In this task you will have to build a ML model that gives a confidence score between 1 and 0 to an article (is this article reliable or not). The requirements are:

- train you model on the Kaggle fake news dataset https://www.kaggle.com/c/fake-news/data .
- provide the metrics to assess you model on the testing set (accuracy etc)
- build a final function give_score(link) that takes a link of an article as an input and outputs the confidence score. 
- compare 3 different ML technics. Parameter tuning is very important, so explain each step of the process in the notebook.

In [1]:
import pandas as pd
import numpy as np

train_set = pd.read_csv("/data/train.csv", index_col=0)
train_set = train_set.fillna(" ")

train_set.head()

Unnamed: 0_level_0,title,author,text,label
id,Unnamed: 1_level_1,Unnamed: 2_level_1,Unnamed: 3_level_1,Unnamed: 4_level_1
0,House Dem Aide: We Didn’t Even See Comey’s Let...,Darrell Lucus,House Dem Aide: We Didn’t Even See Comey’s Let...,1
1,"FLYNN: Hillary Clinton, Big Woman on Campus - ...",Daniel J. Flynn,Ever get the feeling your life circles the rou...,0
2,Why the Truth Might Get You Fired,Consortiumnews.com,"Why the Truth Might Get You Fired October 29, ...",1
3,15 Civilians Killed In Single US Airstrike Hav...,Jessica Purkiss,Videos 15 Civilians Killed In Single US Airstr...,1
4,Iranian woman jailed for fictional unpublished...,Howard Portnoy,Print \nAn Iranian woman has been sentenced to...,1


In [3]:
train_set["total"] = train_set["title"] + " " + train_set["author"] + train_set["text"]

In [4]:
"""Preping the data"""
from sklearn.feature_extraction.text import CountVectorizer
from sklearn.feature_extraction.text import TfidfTransformer
from sklearn.model_selection import cross_val_score

In [6]:
count_vectorizer = CountVectorizer(ngram_range=(1,2))
transformer = TfidfTransformer()
counts = count_vectorizer.fit_transform(train_set["total"].values)
tfidf = transformer.fit_transform(counts)

In [7]:
targets = train_set["label"].values
features = tfidf

In [11]:
from sklearn.ensemble import RandomForestClassifier
random_forest_classifier = RandomForestClassifier(n_estimators=10, n_jobs=-1)
#random_forest_classifier.fit(features, targets)
accuracies = cross_val_score(estimator=random_forest_classifier, X=features, y=targets, cv=10)
mean_accuracy = accuracies.mean()
print(f"Cross validation mean accuracy: {mean_accuracy}")

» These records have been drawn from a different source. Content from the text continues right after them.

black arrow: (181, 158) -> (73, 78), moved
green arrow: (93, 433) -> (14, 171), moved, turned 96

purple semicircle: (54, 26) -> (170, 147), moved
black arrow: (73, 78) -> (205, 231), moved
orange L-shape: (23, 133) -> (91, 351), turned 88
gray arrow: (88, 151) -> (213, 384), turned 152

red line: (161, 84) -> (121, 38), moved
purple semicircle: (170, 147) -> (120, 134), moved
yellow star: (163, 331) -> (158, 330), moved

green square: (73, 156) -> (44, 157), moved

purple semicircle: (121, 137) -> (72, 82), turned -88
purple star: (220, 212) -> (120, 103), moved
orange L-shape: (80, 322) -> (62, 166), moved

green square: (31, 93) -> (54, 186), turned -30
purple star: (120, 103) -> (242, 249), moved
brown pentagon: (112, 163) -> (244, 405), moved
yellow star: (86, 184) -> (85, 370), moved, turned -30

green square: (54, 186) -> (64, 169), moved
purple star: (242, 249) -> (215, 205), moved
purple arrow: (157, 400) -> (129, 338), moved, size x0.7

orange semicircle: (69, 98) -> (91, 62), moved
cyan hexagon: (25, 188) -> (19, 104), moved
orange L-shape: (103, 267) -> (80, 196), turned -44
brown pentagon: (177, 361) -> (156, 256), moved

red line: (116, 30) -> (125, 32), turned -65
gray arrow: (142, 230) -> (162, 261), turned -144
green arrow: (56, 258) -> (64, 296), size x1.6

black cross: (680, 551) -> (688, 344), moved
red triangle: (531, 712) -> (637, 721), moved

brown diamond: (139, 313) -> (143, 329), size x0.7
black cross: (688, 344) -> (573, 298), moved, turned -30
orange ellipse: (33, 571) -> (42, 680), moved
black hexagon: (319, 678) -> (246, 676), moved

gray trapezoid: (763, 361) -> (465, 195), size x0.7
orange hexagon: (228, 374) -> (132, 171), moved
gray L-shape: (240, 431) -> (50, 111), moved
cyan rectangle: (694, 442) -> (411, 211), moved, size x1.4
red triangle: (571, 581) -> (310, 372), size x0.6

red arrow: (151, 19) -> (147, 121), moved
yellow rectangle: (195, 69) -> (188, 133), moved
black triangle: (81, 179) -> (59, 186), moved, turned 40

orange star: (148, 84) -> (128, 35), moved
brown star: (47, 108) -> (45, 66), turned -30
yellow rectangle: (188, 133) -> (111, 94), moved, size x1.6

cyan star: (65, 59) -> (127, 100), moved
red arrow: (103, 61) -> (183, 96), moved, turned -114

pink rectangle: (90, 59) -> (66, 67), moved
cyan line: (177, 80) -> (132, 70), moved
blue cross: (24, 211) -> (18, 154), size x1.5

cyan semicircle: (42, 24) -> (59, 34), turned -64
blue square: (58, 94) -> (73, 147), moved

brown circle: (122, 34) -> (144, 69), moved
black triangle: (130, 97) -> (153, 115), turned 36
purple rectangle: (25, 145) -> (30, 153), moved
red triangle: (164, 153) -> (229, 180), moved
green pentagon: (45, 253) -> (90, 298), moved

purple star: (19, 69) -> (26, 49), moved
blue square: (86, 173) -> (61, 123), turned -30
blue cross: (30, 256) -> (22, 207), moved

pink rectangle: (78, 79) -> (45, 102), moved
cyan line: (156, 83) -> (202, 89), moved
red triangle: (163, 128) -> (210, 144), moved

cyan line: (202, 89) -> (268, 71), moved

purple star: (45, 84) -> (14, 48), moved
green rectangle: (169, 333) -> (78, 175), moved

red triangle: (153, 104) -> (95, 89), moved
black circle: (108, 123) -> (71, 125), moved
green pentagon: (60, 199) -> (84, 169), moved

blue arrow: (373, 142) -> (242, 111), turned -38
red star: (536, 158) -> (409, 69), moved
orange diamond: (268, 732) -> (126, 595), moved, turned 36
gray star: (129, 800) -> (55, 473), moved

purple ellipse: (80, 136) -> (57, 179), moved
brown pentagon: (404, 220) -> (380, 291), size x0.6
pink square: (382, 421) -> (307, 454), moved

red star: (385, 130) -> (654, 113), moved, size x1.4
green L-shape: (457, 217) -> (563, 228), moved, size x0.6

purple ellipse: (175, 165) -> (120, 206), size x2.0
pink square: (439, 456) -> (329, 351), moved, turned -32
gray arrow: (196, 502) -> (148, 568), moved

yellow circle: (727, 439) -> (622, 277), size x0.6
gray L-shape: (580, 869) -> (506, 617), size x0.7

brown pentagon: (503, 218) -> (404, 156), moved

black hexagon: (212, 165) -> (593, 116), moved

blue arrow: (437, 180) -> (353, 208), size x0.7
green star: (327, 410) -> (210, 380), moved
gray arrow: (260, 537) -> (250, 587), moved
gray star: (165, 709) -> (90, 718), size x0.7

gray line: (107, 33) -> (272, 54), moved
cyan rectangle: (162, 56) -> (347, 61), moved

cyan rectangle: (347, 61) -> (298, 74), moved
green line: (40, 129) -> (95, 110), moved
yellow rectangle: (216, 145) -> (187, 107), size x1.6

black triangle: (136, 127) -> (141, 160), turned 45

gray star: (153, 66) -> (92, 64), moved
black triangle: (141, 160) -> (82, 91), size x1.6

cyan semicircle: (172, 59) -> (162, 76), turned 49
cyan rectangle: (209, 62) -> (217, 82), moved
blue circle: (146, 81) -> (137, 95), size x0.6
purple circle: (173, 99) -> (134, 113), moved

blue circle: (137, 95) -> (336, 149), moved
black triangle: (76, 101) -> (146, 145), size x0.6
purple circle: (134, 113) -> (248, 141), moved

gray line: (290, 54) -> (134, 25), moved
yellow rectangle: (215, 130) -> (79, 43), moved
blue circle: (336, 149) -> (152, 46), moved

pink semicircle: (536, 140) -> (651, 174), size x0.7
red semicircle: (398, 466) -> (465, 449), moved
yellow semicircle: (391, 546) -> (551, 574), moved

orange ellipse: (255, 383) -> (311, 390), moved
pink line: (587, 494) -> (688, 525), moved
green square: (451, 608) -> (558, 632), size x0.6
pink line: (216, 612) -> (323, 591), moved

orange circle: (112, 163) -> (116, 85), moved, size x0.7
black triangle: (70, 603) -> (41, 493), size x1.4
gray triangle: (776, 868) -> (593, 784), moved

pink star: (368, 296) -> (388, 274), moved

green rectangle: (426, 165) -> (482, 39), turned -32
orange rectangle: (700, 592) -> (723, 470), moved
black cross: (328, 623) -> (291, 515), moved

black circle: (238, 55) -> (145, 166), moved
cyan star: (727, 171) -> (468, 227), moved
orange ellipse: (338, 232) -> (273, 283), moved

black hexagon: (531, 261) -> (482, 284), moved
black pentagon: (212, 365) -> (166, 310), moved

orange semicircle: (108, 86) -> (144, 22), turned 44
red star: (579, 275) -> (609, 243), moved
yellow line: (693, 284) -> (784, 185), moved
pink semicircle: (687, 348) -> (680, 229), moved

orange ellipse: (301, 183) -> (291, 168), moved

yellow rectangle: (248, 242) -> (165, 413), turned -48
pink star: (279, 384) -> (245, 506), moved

Cross validation mean accuracy: 0.8577894118980136


In [12]:
from sklearn.ensemble import AdaBoostClassifier
ada_boost_classifier = AdaBoostClassifier()
accuracies = cross_val_score(estimator=ada_boost_classifier, X=features, y=targets, cv=10)
mean_accuracy = accuracies.mean()
print(f"Cross validation mean accuracy: {mean_accuracy}")

Cross validation mean accuracy: 0.9728357258408916


In [15]:
from sklearn.ensemble import GradientBoostingClassifier
grad_boost_classifier = GradientBoostingClassifier(n_estimators=10)
accuracies = cross_val_score(estimator=grad_boost_classifier, X=features, y=targets, cv=10)
mean_accuracy = accuracies.mean()
print(f"Cross validation mean accuracy: {mean_accuracy}")

Cross validation mean accuracy: 0.943028376030238


# Technical challenge : Imitation of a function using a Neural network


In this challenge you will have to create a Recurrent Neural Networks (RNN) that takes as an input a vector $X=[x_1,x_2,..,x_{M_X}]$ of size $(1,M_X)$ (where $M_X$ can be of any size between 1 and 20 and each component $x_i$ between -10 and 10) and gives as an output the y= $\sum_{i=1}^{M_X}|x_i| $. In other words, the network will have to emulate the l1 norm.

For instance, if I give the vector $X_{example1}=[ -4;-2;3]$ as an input to the network, it has to output $4+2+3 =9$. 

If I give the vector $X_{example2} = [ -4; -2 ; 3 ; 10 ; -5]$ as an input to the network, it has to output $4+2+3+10+5 =24$

For this challenge you can use all library and tools that you want (Keras, tensorflow, pytorch..). Please put your code in this jupyter notebook. I didn't provide a training/testing set because you will have to create it yourself !

Here is a good ressource if you don't know anything about RNN: 

- https://machinelearningmastery.com/time-series-prediction-lstm-recurrent-neural-networks-python-keras/
- https://www.cpuheater.com/deep-learning/introduction-to-recurrent-neural-networks-in-pytorch/
- https://medium.com/dair-ai/building-rnns-is-fun-with-pytorch-and-google-colab-3903ea9a3a79

In [None]:
from dataset import VectDataset, PadCollate
from model import RNNRegressor




In [None]:
model = RNNRegressor(imput_size=1, hidden_size=20, num_layers=1)
train_dataset = VecDataset(dataset_size=10000)
train_dataloader = data.DataLoader(train_dataset, batch_size=1000, collate_fn=PadCollate(dim=0))
train(model, dataloader=train_dataloader, epochs=1000, criterion=nn.MSELoss())

In [None]:
print("6")